• _Exercise aim_:
Look below for the line that contains "I agree [button] (387, 2493)" and the line that contains "https://researchonline.rca.ac.uk/id/eprint/3946 (380, 897)", then restate both of them and every line in between, exactly. No picture goes in the copy.

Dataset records
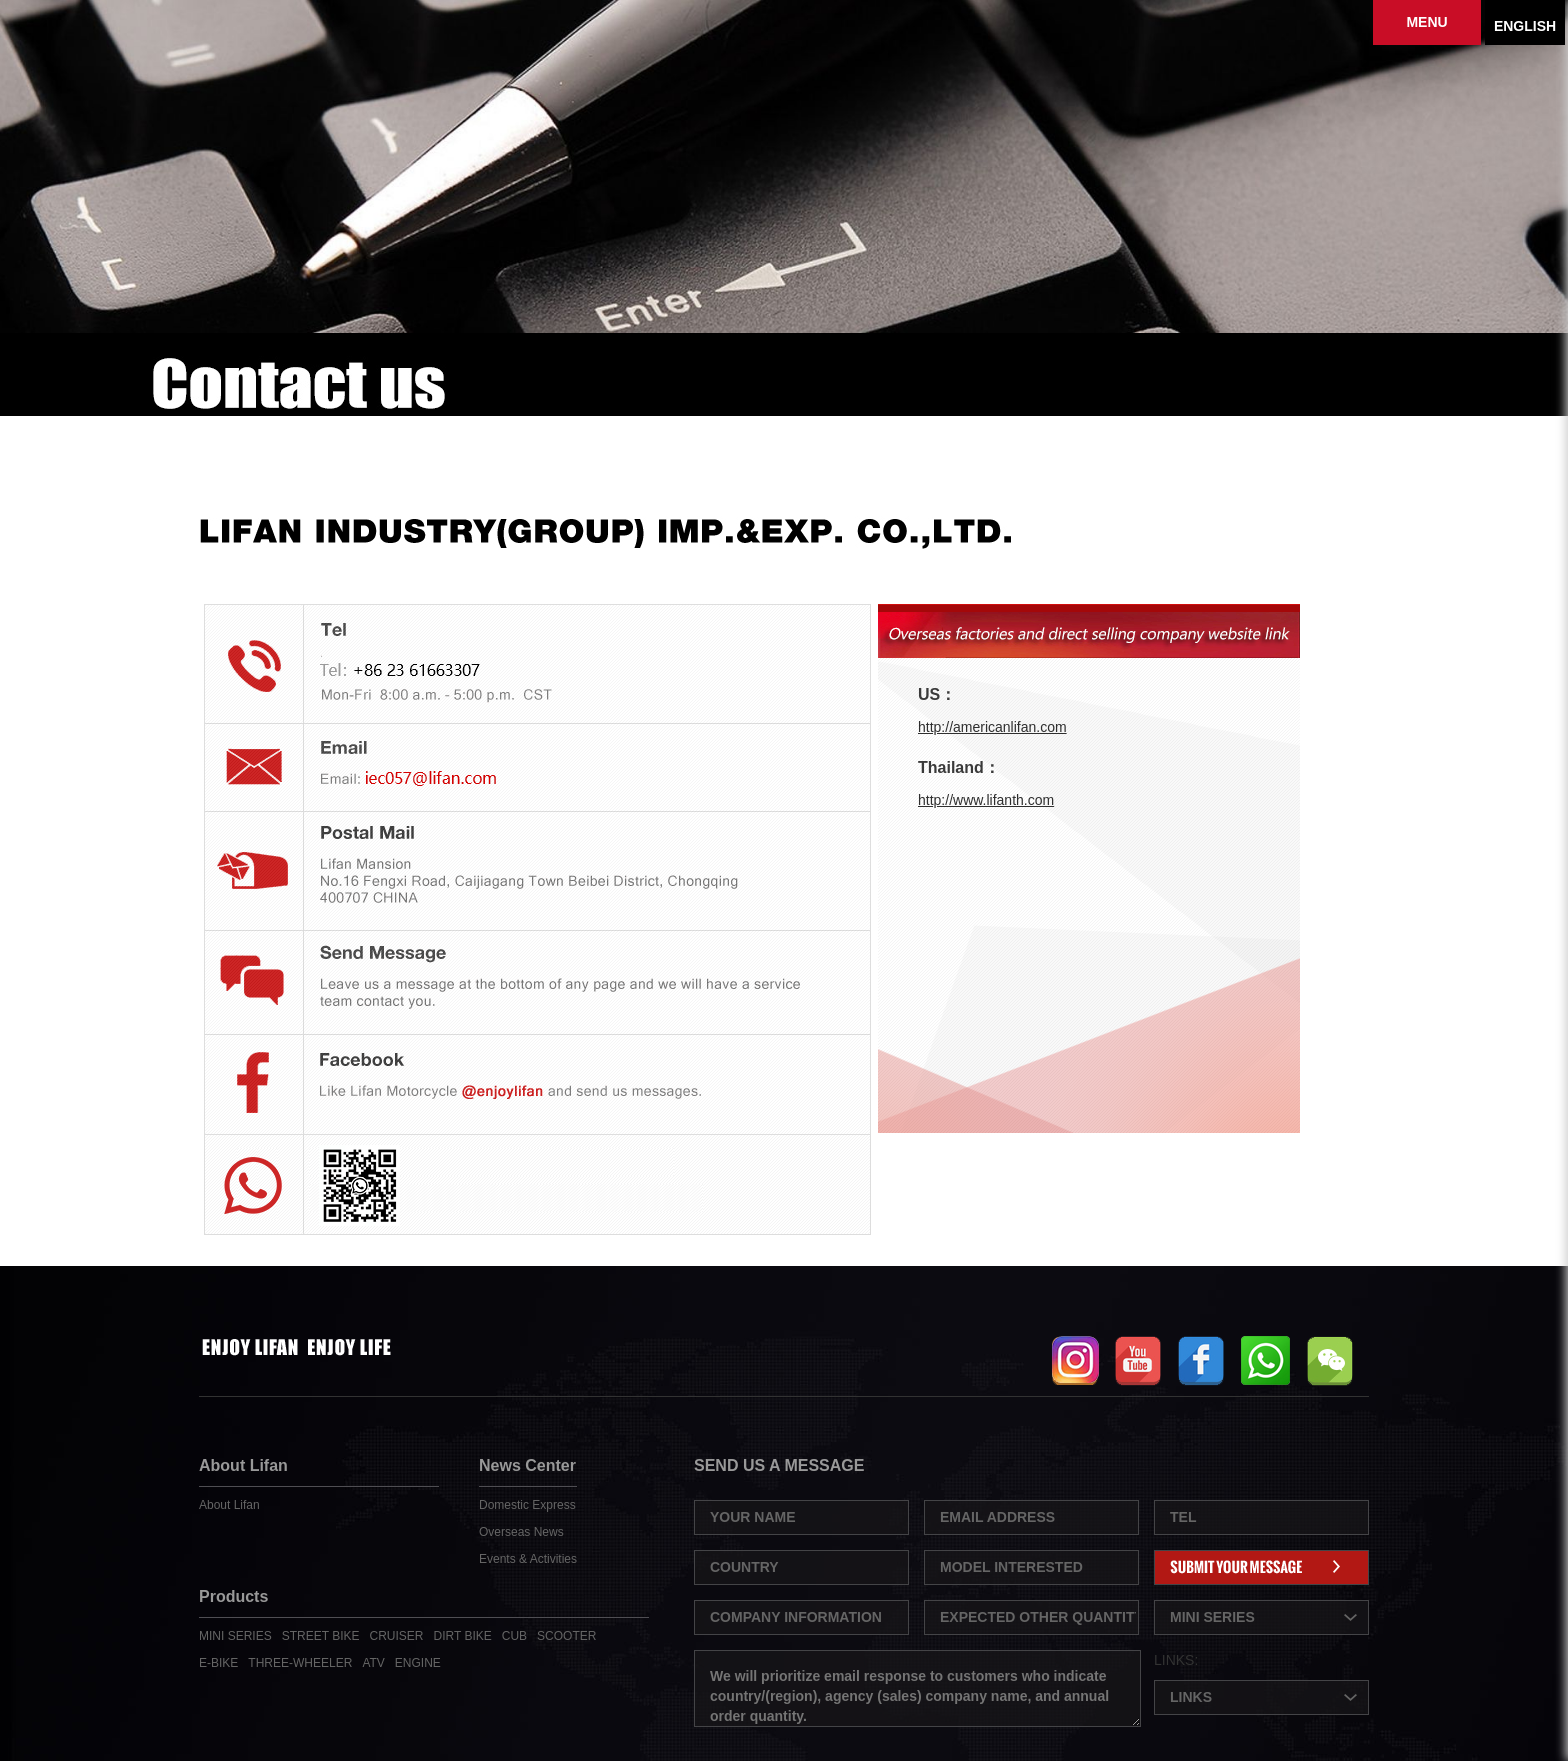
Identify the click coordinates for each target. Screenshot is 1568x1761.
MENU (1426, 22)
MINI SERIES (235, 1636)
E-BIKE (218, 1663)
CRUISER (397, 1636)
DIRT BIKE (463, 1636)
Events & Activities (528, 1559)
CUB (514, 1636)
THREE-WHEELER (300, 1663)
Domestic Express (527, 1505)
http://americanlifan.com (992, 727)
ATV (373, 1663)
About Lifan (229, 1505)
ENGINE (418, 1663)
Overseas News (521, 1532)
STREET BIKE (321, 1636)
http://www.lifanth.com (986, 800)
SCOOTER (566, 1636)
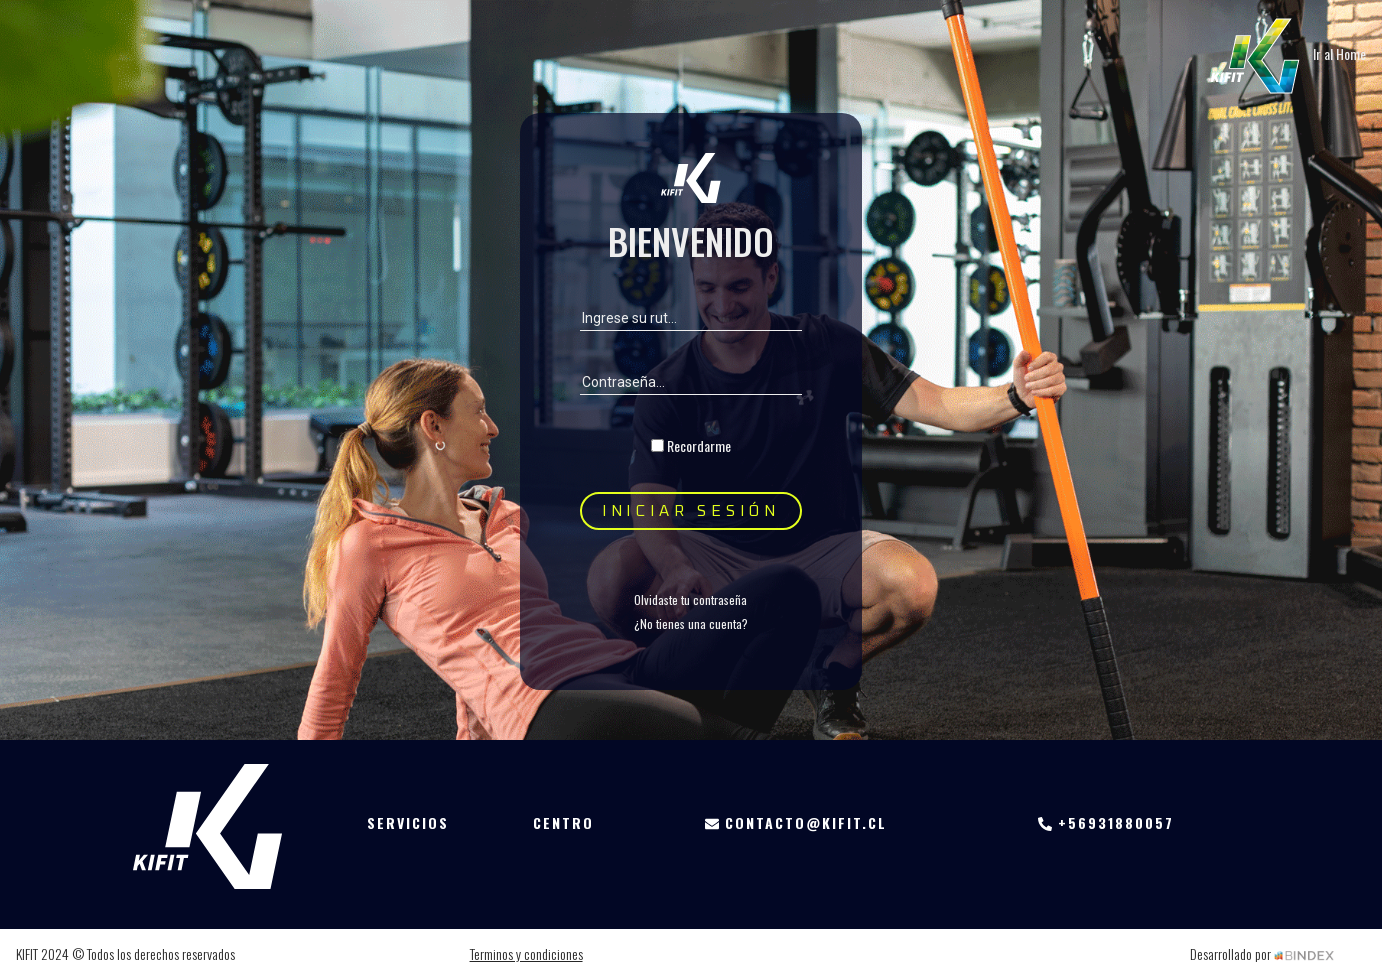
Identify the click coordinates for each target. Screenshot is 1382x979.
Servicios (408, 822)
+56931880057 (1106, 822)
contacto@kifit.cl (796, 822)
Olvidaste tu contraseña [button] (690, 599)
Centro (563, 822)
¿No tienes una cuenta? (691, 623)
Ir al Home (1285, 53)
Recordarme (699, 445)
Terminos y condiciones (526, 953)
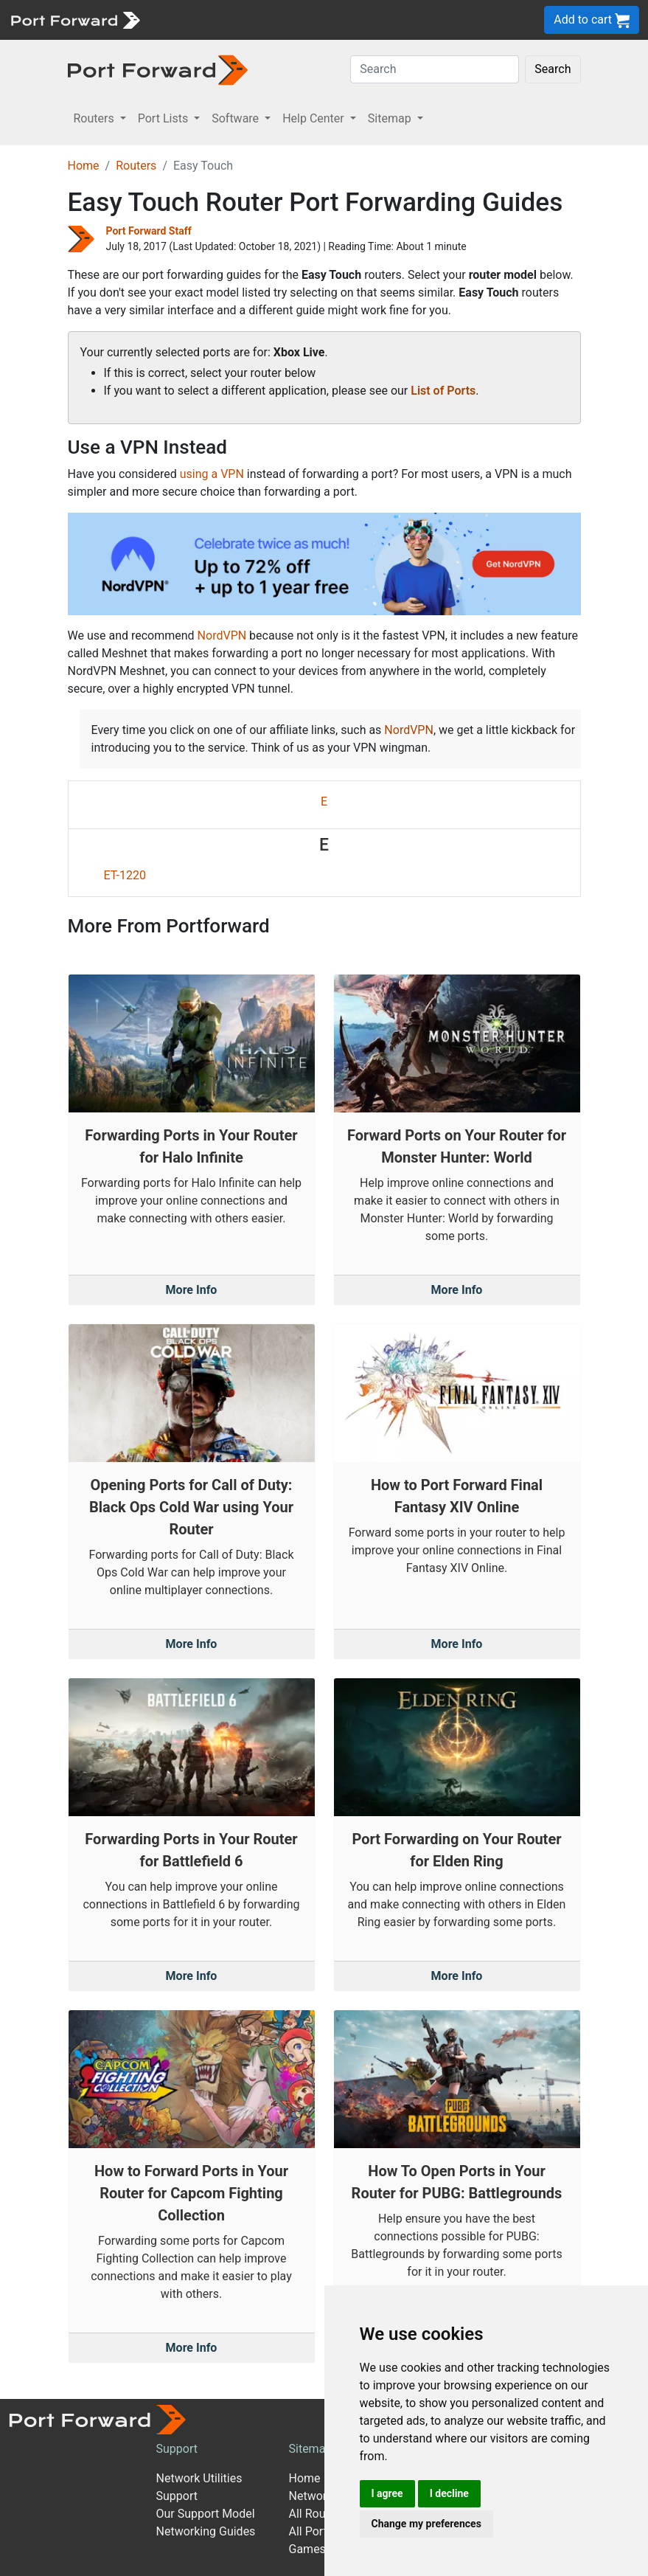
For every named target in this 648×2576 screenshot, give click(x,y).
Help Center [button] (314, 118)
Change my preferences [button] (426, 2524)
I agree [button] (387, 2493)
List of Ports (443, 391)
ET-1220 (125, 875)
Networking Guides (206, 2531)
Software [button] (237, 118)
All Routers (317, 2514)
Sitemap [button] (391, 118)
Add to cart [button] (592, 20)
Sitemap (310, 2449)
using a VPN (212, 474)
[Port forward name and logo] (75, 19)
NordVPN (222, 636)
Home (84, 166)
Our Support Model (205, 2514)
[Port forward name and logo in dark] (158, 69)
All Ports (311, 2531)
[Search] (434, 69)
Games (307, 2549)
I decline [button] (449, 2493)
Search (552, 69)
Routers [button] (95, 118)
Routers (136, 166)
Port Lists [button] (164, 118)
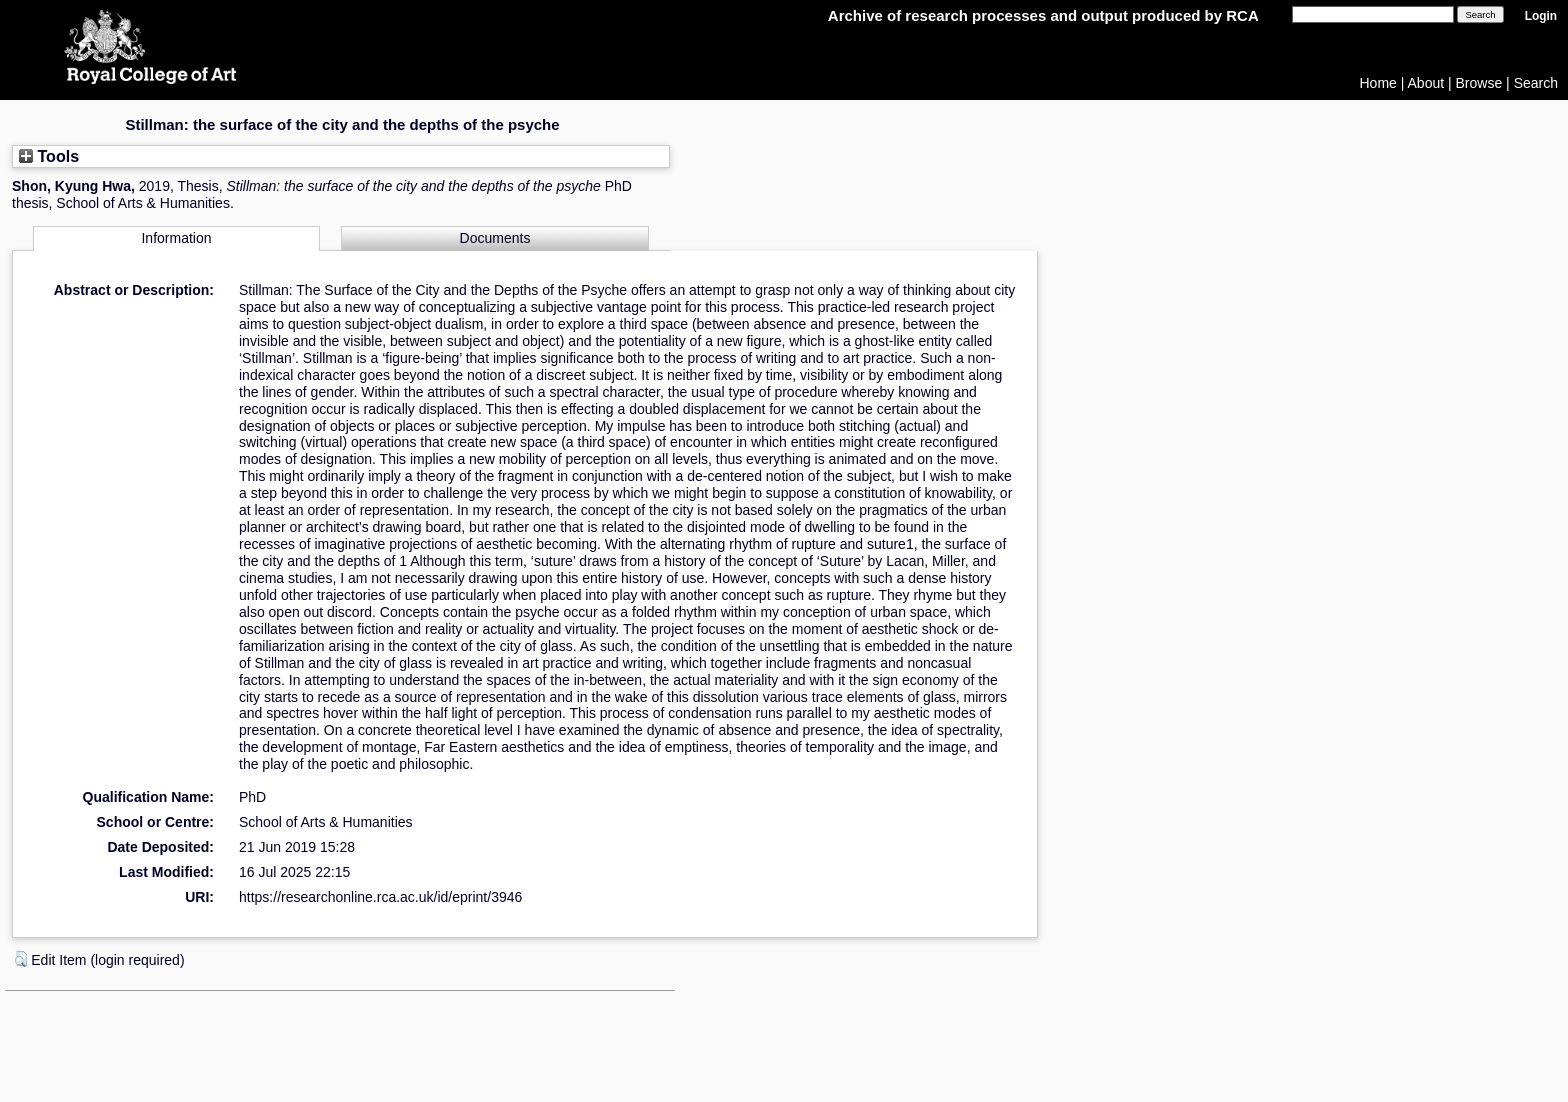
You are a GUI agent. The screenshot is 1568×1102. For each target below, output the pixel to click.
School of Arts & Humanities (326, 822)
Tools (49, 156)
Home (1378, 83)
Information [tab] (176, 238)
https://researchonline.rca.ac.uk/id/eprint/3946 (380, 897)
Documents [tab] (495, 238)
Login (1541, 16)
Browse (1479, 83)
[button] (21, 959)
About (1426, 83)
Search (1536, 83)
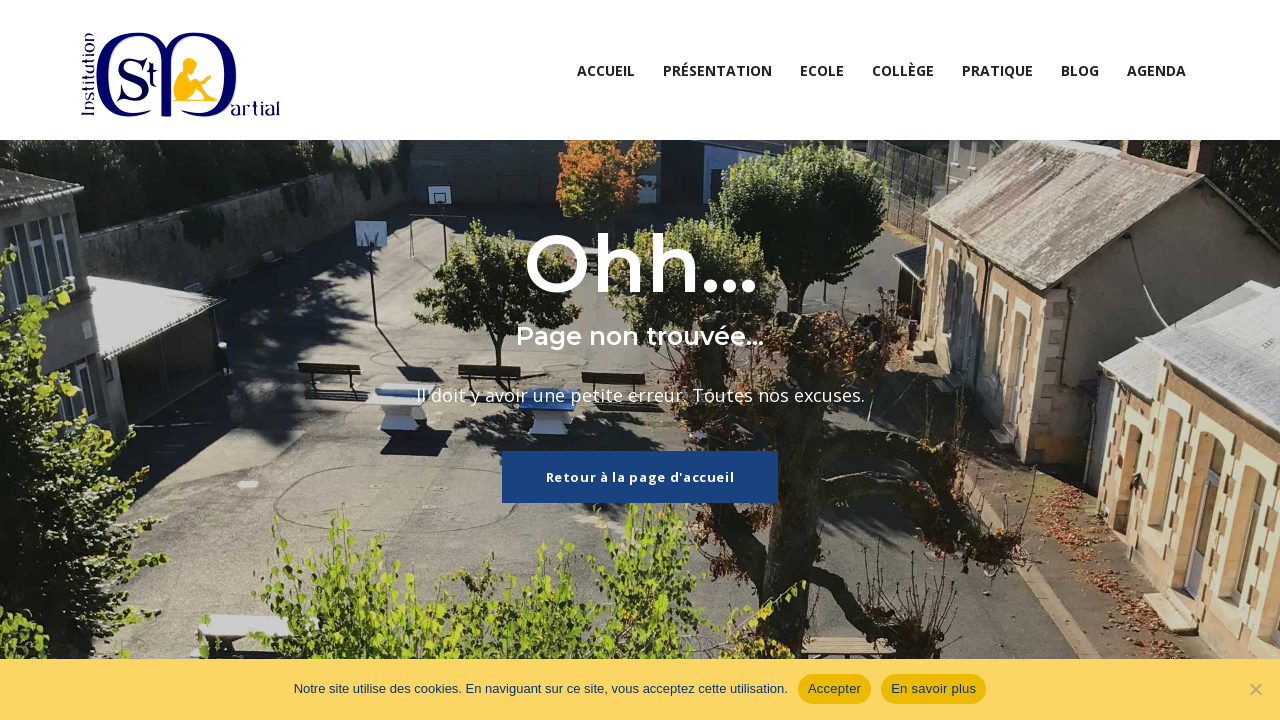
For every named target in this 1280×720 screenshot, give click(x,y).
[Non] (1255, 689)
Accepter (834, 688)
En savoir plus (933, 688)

• _Written reply_:
I agree [button] (387, 2493)
List of Ports (443, 391)
ET-1220 (125, 875)
Networking Guides (206, 2531)
Software [button] (237, 118)
All Routers (317, 2514)
Sitemap [button] (391, 118)
Add to cart [button] (592, 20)
Sitemap (310, 2449)
using a VPN (212, 474)
[Port forward name and logo] (75, 19)
NordVPN (222, 636)
Home (84, 166)
Our Support Model (205, 2514)
[Port forward name and logo in dark] (158, 69)
All Ports (311, 2531)
[Search] (434, 69)
Games (307, 2549)
I decline [button] (449, 2493)
Search (552, 69)
Routers [button] (95, 118)
Routers (136, 166)
Port Lists [button] (164, 118)
You are a GUI agent. The screenshot is 1568×1102. For each target below, output the pixel to click.
School of Arts & Humanities (326, 822)
Tools (49, 156)
Home (1378, 83)
Information [tab] (176, 238)
https://researchonline.rca.ac.uk/id/eprint/3946 (380, 897)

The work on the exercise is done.